■ Work task ■
From the first line to the last, reproduce the records exactly as they appear below.

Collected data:
━━━━━━━━━━

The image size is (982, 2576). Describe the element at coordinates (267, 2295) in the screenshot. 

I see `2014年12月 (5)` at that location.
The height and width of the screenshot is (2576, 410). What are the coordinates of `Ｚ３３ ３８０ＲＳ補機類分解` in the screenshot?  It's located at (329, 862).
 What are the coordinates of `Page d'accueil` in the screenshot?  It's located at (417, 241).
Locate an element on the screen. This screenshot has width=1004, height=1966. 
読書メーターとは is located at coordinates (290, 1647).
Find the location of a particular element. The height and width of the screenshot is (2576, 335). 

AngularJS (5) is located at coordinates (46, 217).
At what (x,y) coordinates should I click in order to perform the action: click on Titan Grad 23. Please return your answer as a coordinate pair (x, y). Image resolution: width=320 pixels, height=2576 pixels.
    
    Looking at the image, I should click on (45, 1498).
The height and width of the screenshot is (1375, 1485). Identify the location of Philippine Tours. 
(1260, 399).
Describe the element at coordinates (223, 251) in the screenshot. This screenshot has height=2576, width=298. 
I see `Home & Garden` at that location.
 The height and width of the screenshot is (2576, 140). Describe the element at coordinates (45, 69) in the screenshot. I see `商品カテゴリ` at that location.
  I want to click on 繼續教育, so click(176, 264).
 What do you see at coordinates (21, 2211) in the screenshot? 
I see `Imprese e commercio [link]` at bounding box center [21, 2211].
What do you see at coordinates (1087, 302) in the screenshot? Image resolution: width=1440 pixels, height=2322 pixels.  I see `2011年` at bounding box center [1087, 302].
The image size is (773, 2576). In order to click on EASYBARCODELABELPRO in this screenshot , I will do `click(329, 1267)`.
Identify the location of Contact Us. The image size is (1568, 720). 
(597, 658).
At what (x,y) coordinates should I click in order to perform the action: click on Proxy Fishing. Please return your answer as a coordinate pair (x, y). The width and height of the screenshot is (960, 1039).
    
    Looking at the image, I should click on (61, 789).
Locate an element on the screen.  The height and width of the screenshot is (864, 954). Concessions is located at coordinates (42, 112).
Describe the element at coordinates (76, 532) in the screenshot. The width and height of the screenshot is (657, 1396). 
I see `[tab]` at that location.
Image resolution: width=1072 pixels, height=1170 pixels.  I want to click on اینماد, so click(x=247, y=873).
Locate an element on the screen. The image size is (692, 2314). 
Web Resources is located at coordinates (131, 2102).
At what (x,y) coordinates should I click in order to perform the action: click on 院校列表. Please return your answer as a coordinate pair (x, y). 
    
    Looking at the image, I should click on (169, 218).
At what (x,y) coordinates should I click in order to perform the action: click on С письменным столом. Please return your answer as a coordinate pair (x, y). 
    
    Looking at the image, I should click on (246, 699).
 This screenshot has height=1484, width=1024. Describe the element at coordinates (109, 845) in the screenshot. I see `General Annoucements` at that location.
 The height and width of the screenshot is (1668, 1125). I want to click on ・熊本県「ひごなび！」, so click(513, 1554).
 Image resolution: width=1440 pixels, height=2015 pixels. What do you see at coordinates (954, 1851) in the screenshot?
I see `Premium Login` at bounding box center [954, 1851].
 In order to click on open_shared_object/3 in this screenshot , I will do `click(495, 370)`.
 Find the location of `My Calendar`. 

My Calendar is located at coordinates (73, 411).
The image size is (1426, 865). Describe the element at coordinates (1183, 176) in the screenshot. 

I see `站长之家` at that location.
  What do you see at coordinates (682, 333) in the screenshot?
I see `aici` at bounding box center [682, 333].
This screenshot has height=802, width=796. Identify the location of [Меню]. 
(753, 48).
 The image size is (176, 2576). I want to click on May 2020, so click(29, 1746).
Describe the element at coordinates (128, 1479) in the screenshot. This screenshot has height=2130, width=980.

━━━━━━━━━━

■ Response ■
The image size is (982, 2576). Describe the element at coordinates (267, 2295) in the screenshot. 

I see `2014年12月 (5)` at that location.
The height and width of the screenshot is (2576, 410). What are the coordinates of `Ｚ３３ ３８０ＲＳ補機類分解` in the screenshot?  It's located at (329, 862).
 What are the coordinates of `Page d'accueil` in the screenshot?  It's located at (417, 241).
Locate an element on the screen. This screenshot has width=1004, height=1966. 
読書メーターとは is located at coordinates (290, 1647).
Find the location of a particular element. The height and width of the screenshot is (2576, 335). 

AngularJS (5) is located at coordinates (46, 217).
At what (x,y) coordinates should I click in order to perform the action: click on Titan Grad 23. Please return your answer as a coordinate pair (x, y). Image resolution: width=320 pixels, height=2576 pixels.
    
    Looking at the image, I should click on (45, 1498).
The height and width of the screenshot is (1375, 1485). Identify the location of Philippine Tours. 
(1260, 399).
Describe the element at coordinates (223, 251) in the screenshot. This screenshot has height=2576, width=298. 
I see `Home & Garden` at that location.
 The height and width of the screenshot is (2576, 140). Describe the element at coordinates (45, 69) in the screenshot. I see `商品カテゴリ` at that location.
  I want to click on 繼續教育, so click(176, 264).
 What do you see at coordinates (21, 2211) in the screenshot? 
I see `Imprese e commercio [link]` at bounding box center [21, 2211].
What do you see at coordinates (1087, 302) in the screenshot? Image resolution: width=1440 pixels, height=2322 pixels.  I see `2011年` at bounding box center [1087, 302].
The image size is (773, 2576). In order to click on EASYBARCODELABELPRO in this screenshot , I will do `click(329, 1267)`.
Identify the location of Contact Us. The image size is (1568, 720). 
(597, 658).
At what (x,y) coordinates should I click in order to perform the action: click on Proxy Fishing. Please return your answer as a coordinate pair (x, y). The width and height of the screenshot is (960, 1039).
    
    Looking at the image, I should click on (61, 789).
Locate an element on the screen.  The height and width of the screenshot is (864, 954). Concessions is located at coordinates (42, 112).
Describe the element at coordinates (76, 532) in the screenshot. The width and height of the screenshot is (657, 1396). 
I see `[tab]` at that location.
Image resolution: width=1072 pixels, height=1170 pixels.  I want to click on اینماد, so click(x=247, y=873).
Locate an element on the screen. The image size is (692, 2314). 
Web Resources is located at coordinates (131, 2102).
At what (x,y) coordinates should I click in order to perform the action: click on 院校列表. Please return your answer as a coordinate pair (x, y). 
    
    Looking at the image, I should click on (169, 218).
At what (x,y) coordinates should I click in order to perform the action: click on С письменным столом. Please return your answer as a coordinate pair (x, y). 
    
    Looking at the image, I should click on (246, 699).
 This screenshot has height=1484, width=1024. Describe the element at coordinates (109, 845) in the screenshot. I see `General Annoucements` at that location.
 The height and width of the screenshot is (1668, 1125). I want to click on ・熊本県「ひごなび！」, so click(513, 1554).
 Image resolution: width=1440 pixels, height=2015 pixels. What do you see at coordinates (954, 1851) in the screenshot?
I see `Premium Login` at bounding box center [954, 1851].
 In order to click on open_shared_object/3 in this screenshot , I will do `click(495, 370)`.
 Find the location of `My Calendar`. 

My Calendar is located at coordinates (73, 411).
The image size is (1426, 865). Describe the element at coordinates (1183, 176) in the screenshot. 

I see `站长之家` at that location.
  What do you see at coordinates (682, 333) in the screenshot?
I see `aici` at bounding box center [682, 333].
This screenshot has height=802, width=796. Identify the location of [Меню]. 
(753, 48).
 The image size is (176, 2576). I want to click on May 2020, so click(29, 1746).
Describe the element at coordinates (128, 1479) in the screenshot. This screenshot has height=2130, width=980.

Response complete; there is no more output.